The Canadian Emergency Response Allowance (CERB) was established during the early stages of the COVID-19 pandemic in North America. Since March, Canadians have been able to collect payments if they have lost their jobs due to the pandemic. However, some people received benefits even if they were not eligible for them. As of June 3, nearly 190,000 Canadians have already reimbursed benefits for which they were not eligible.
The Canada Revenue Agency (CRA) can also follow up with other recipients if it discovers that they should not have received CERB payments.
There are two new changes to CERB that the government announced this month regarding the program.
CERB to be extended by eight weeks
Initially, the CERB was designed to last four months or 16 weeks. But with the pandemic still far from over, and some Canadians who applied early now maximizing their benefits, the government has chosen to extend the CERB by eight weeks. This means that instead of 16 weeks of payments, Canadians will receive payments covering 24 weeks. This extension means that an additional $ 4,000 in taxable benefits are available to eligible Canadians.
A certificate will be required
As of July 5, the CRA will also require beneficiaries who request CERB overtime to sign a certificate acknowledging that the government wants them to find work.
On the Canada Emergency Student Allowance (CESG) website, it also says that the CRA “may ask you to provide information later to verify that you looked for work during the period (s) eligibility you requested. important to keep track of your current job search activities. “This could be a sign that the CRA may be more serious about eliminating CERB and CESB applicants who are not interested in returning to work or finding employment.
Should you invest your CERB payment?
The telecommunications stock currently pays investors a quarterly dividend of $ 0.29125. Each year, this means that investors will earn 5% if they were able to buy the shares for around $ 23. To put things in perspective, suppose you have to invest $ 10,000 in Telus. With a 5% payment, you would earn $ 500 per year in dividend income. And if that investment is held in a tax-free savings account (TFSA), that dividend income would also be tax-free.
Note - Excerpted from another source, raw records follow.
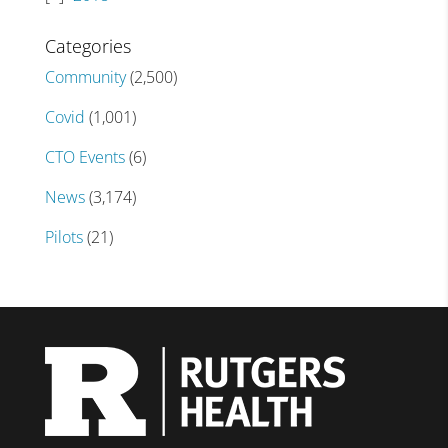
Categories
Community
(2,500)
Covid
(1,001)
CTO Events
(6)
News
(3,174)
Pilots
(21)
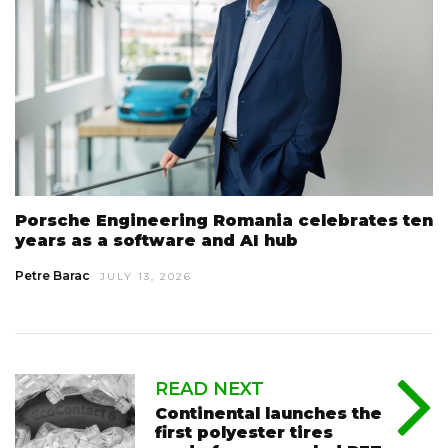
Porsche Engineering Romania celebrates ten
years as a software and AI hub
Petre Barac
JULY 13, 2026
READ NEXT
Continental launches the
first polyester tires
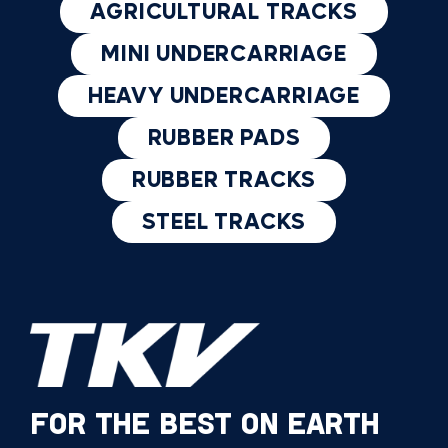
AGRICULTURAL TRACKS
MINI UNDERCARRIAGE
HEAVY UNDERCARRIAGE
RUBBER PADS
RUBBER TRACKS
STEEL TRACKS
FOR THE BEST ON EARTH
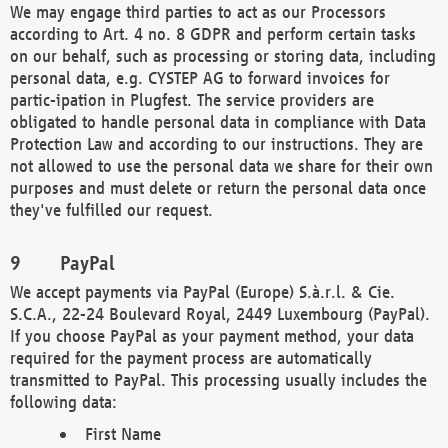
We may engage third parties to act as our Processors
according to Art. 4 no. 8 GDPR and perform certain tasks
on our behalf, such as processing or storing data, including
personal data, e.g. CYSTEP AG to forward invoices for
partic-ipation in Plugfest. The service providers are
obligated to handle personal data in compliance with Data
Protection Law and according to our instructions. They are
not allowed to use the personal data we share for their own
purposes and must delete or return the personal data once
they've fulfilled our request.
PayPal
We accept payments via PayPal (Europe) S.à.r.l. & Cie.
S.C.A., 22-24 Boulevard Royal, 2449 Luxembourg (PayPal).
If you choose PayPal as your payment method, your data
required for the payment process are automatically
transmitted to PayPal. This processing usually includes the
following data:
First Name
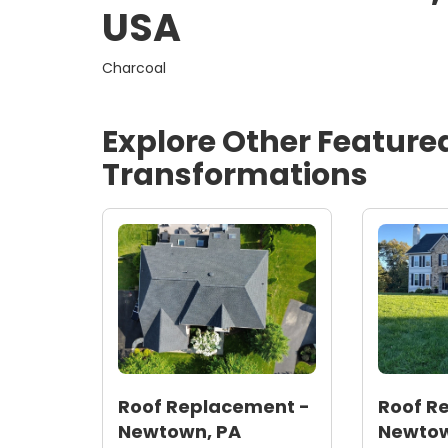
USA
Charcoal
Explore Other Feature
Transformations
Roof Replacement -
Roof R
Newtown, PA
Newtow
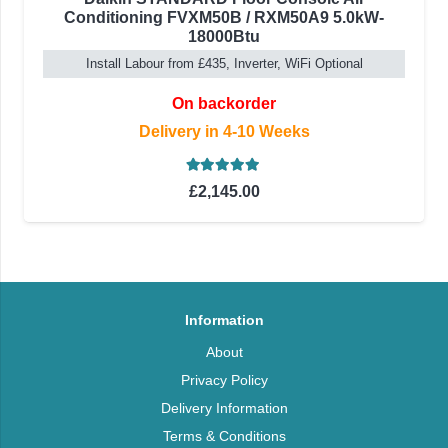
Conditioning FVXM50B / RXM50A9 5.0kW-
18000Btu
Install Labour from £435, Inverter, WiFi Optional
On backorder
Delivery in 4-10 Weeks
Rated
5.00
out of 5
£
2,145.00
Information
About
Privacy Policy
Delivery Information
Terms & Conditions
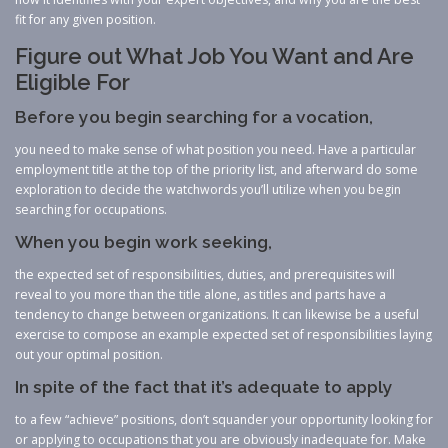
fit for any given position.
Figure out What Job You Want and Are
Eligible For
Before you begin searching for a vocation,
you need to make sense of what position you need. Have a particular
employment title at the top of the priority list, and afterward do some
exploration to decide the watchwords you’ll utilize when you begin
searching for occupations.
When you begin work seeking,
the expected set of responsibilities, duties, and prerequisites will
reveal to you more than the title alone, as titles and parts have a
tendency to change between organizations. It can likewise be a useful
exercise to compose an example expected set of responsibilities laying
out your optimal position.
In spite of the fact that it’s adequate to apply
to a few “achieve” positions, don’t squander your opportunity looking for
or applying to occupations that you are obviously inadequate for. Make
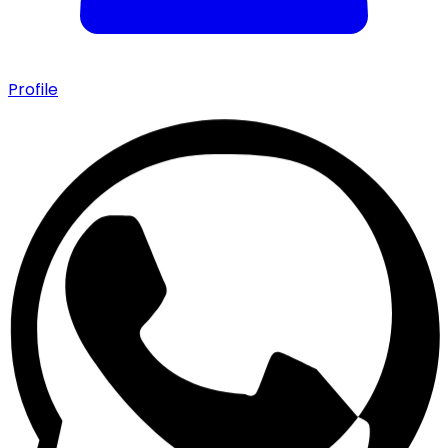
Profile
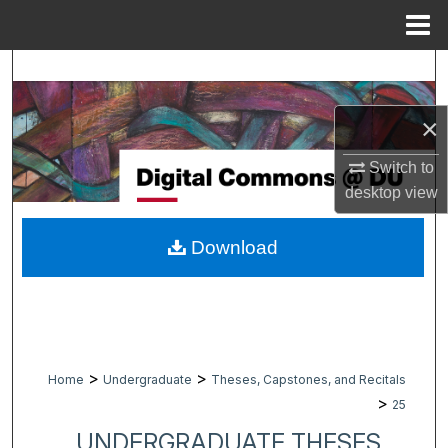
Menu
Home
Search
Browse Collections
×
Switch to
My Account
desktop
view
About
Download
Digital Commons Network™
>
>
Home
Undergraduate
Theses, Capstones, and Recitals
>
25
UNDERGRADUATE THESES,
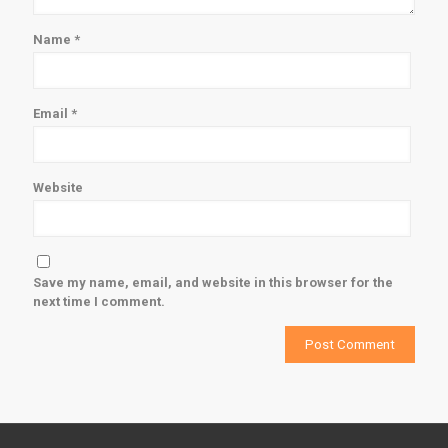
Name
*
Email
*
Website
Save my name, email, and website in this browser for the
next time I comment.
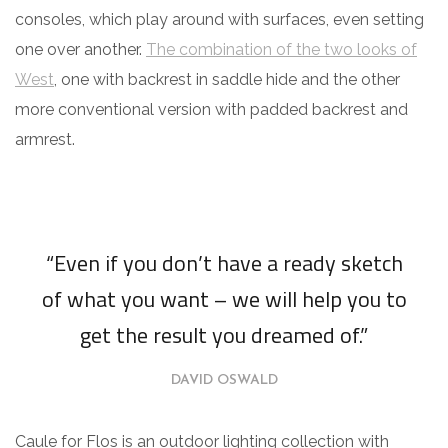
consoles, which play around with surfaces, even setting
one over another.
The combination of the two looks of
West
, one with backrest in saddle hide and the other
more conventional version with padded backrest and
armrest.
“Even if you don’t have a ready sketch
of what you want – we will help you to
get the result you dreamed of.”
DAVID OSWALD
Caule for Flos is an outdoor lighting collection with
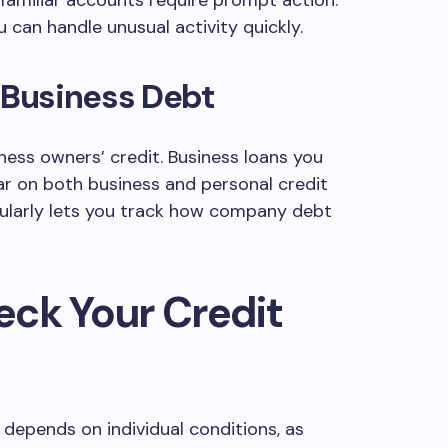
familiar accounts require prompt action.
 can handle unusual activity quickly.
 Business Debt
ness owners’ credit. Business loans you
r on both business and personal credit
gularly lets you track how company debt
eck Your Credit
depends on individual conditions, as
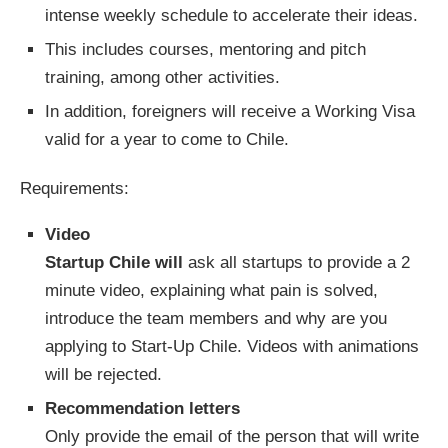
intense weekly schedule to accelerate their ideas.
This includes courses, mentoring and pitch
training, among other activities.
In addition, foreigners will receive a Working Visa
valid for a year to come to Chile.
Requirements:
Video
Startup Chile will
ask all startups to provide a 2
minute video, explaining what pain is solved,
introduce the team members and why are you
applying to Start-Up Chile. Videos with animations
will be rejected.
Recommendation letters
Only provide the email of the person that will write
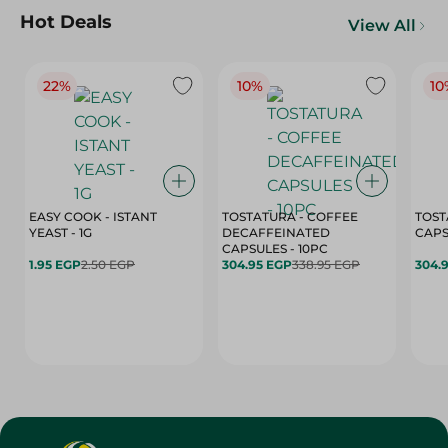
Hot Deals
View All
22%
10%
10
EASY COOK - ISTANT
TOSTATURA - COFFEE
TOST
YEAST - 1G
DECAFFEINATED
CAPSULES - 10PC
1.95 EGP
2.50 EGP
304.95 EGP
338.95 EGP
304.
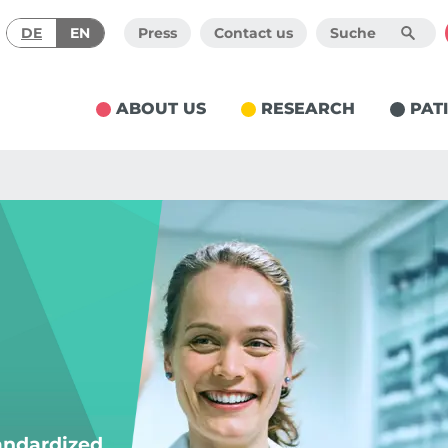
DE
EN
Press
Contact us
ABOUT US
RESEARCH
PAT
tandardized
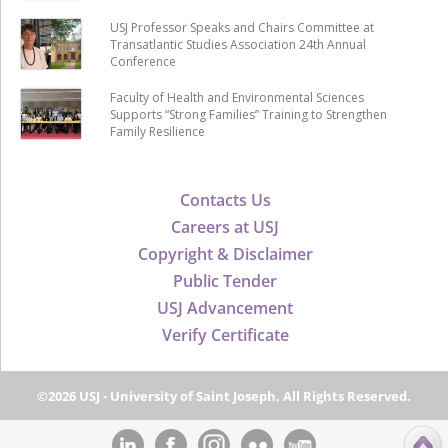
USJ Professor Speaks and Chairs Committee at
Transatlantic Studies Association 24th Annual
Conference
Faculty of Health and Environmental Sciences
Supports “Strong Families” Training to Strengthen
Family Resilience
Contacts Us
Careers at USJ
Copyright & Disclaimer
Public Tender
USJ Advancement
Verify Certificate
©2026 USJ - University of Saint Joseph, All Rights Reserved.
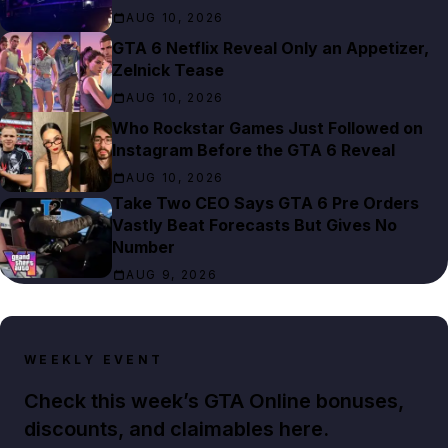
AUG 10, 2026
GTA 6 Netflix Reveal Only an Appetizer,
Zelnick Tease
AUG 10, 2026
Who Rockstar Games Just Followed on
Instagram Before the GTA 6 Reveal
AUG 10, 2026
Take Two CEO Says GTA 6 Pre Orders
Vastly Beat Forecasts But Gives No
Number
AUG 9, 2026
WEEKLY EVENT
Check this week’s GTA Online bonuses,
discounts, and claimables here.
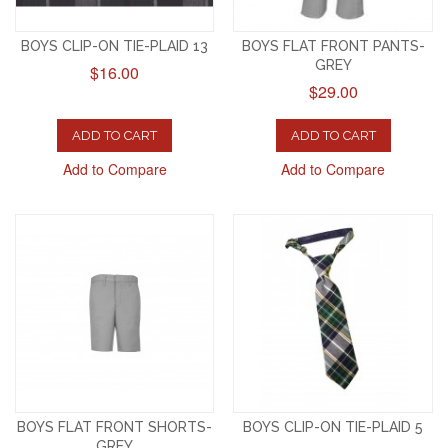
BOYS CLIP-ON TIE-PLAID 13
BOYS FLAT FRONT PANTS-
GREY
$16.00
$29.00
ADD TO CART
ADD TO CART
Add to Compare
Add to Compare
BOYS FLAT FRONT SHORTS-
BOYS CLIP-ON TIE-PLAID 5
GREY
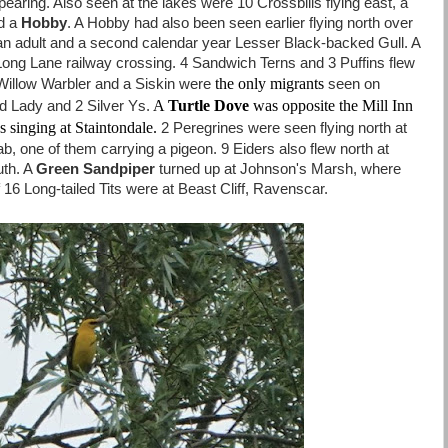
earing. Also seen at the lakes were 10 Crossbills flying east, a
d a
Hobby
. A Hobby had also been seen earlier flying north over
an adult and a second calendar year Lesser Black-backed Gull. A
ong Lane railway crossing. 4 Sandwich Terns and 3 Puffins flew
the only migrants
 Willow Warbler and a Siskin were
seen on
A
Turtle Dove
was opposite the Mill Inn
ed Lady and 2 Silver Ys.
 singing at Staintondale.
2 Peregrines were seen flying north at
 Nab, one of them carrying a pigeon. 9 Eiders also flew north at
uth. A
Green Sandpiper
turned up at Johnson's Marsh, where
of 16 Long-tailed Tits were at Beast Cliff, Ravenscar.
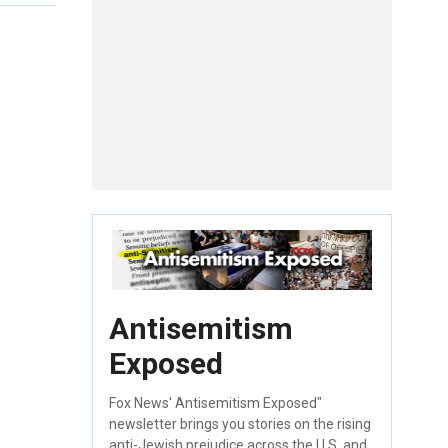
Antisemitism
Exposed
Fox News' Antisemitism Exposed"
newsletter brings you stories on the rising
anti-Jewish prejudice across the U.S. and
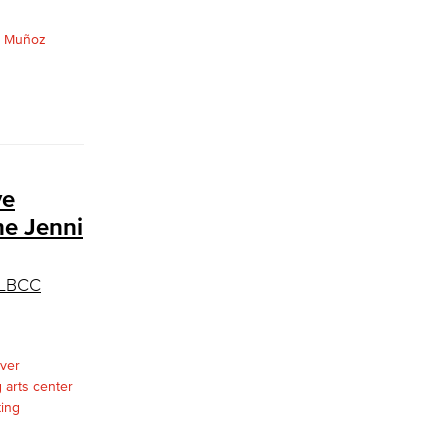
ve
he Jenni
d LBCC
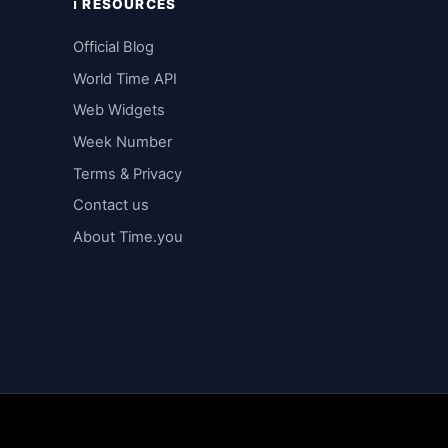
ℹ️ RESOURCES
Official Blog
World Time API
Web Widgets
Week Number
Terms & Privacy
Contact us
About Time.you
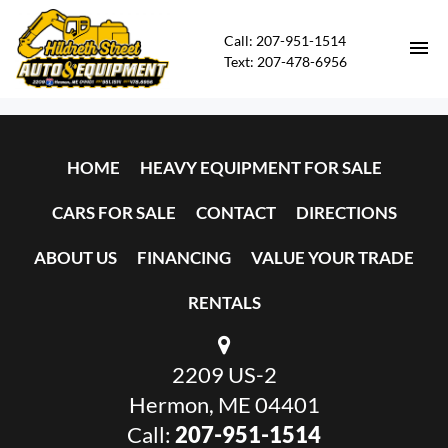
Call: 207-951-1514
Text: 207-478-6956
HOME
HOME
HEAVY EQUIPMENT FOR SALE
HEAVY EQUIPMENT FOR SALE
CARS FOR SALE
CONTACT
DIRECTIONS
CARS FOR SALE
ABOUT US
FINANCING
VALUE YOUR TRADE
CONTACT
RENTALS
DIRECTIONS
2209 US-2
ABOUT US
Hermon, ME 04401
Call:
207-951-1514
FINANCING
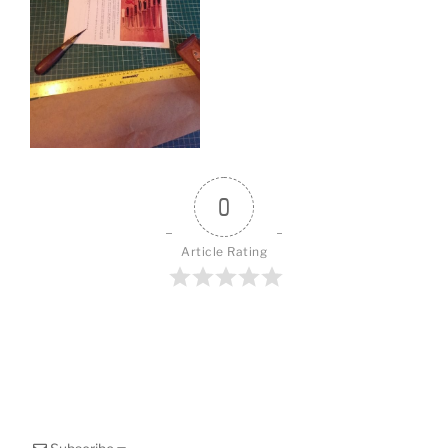
o
k
0
Article Rating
It’s hard to go wrong with an action like Telus because it’s an industry leader and a business that is a safe investment that you can just buy and forget. Telus’ quarterly revenues over the past 10 quarters are in a fairly comfortable range between $ 3.3 billion and $ 3.8 billion. And during this time, the company has normally achieved a profit margin of at least 9%.
Whether you’re a long-term investor or just looking for a place to keep your money during the pandemic, investing in Telus is a great option.
The Canada Revenue Agency is making two important changes to CERB in The Motley Fool Canada.
David Jagielski has no position on any of the securities mentioned.“data-reactid =” 45 “>Fool contributor David Jagielski has no position on any of the securities mentioned.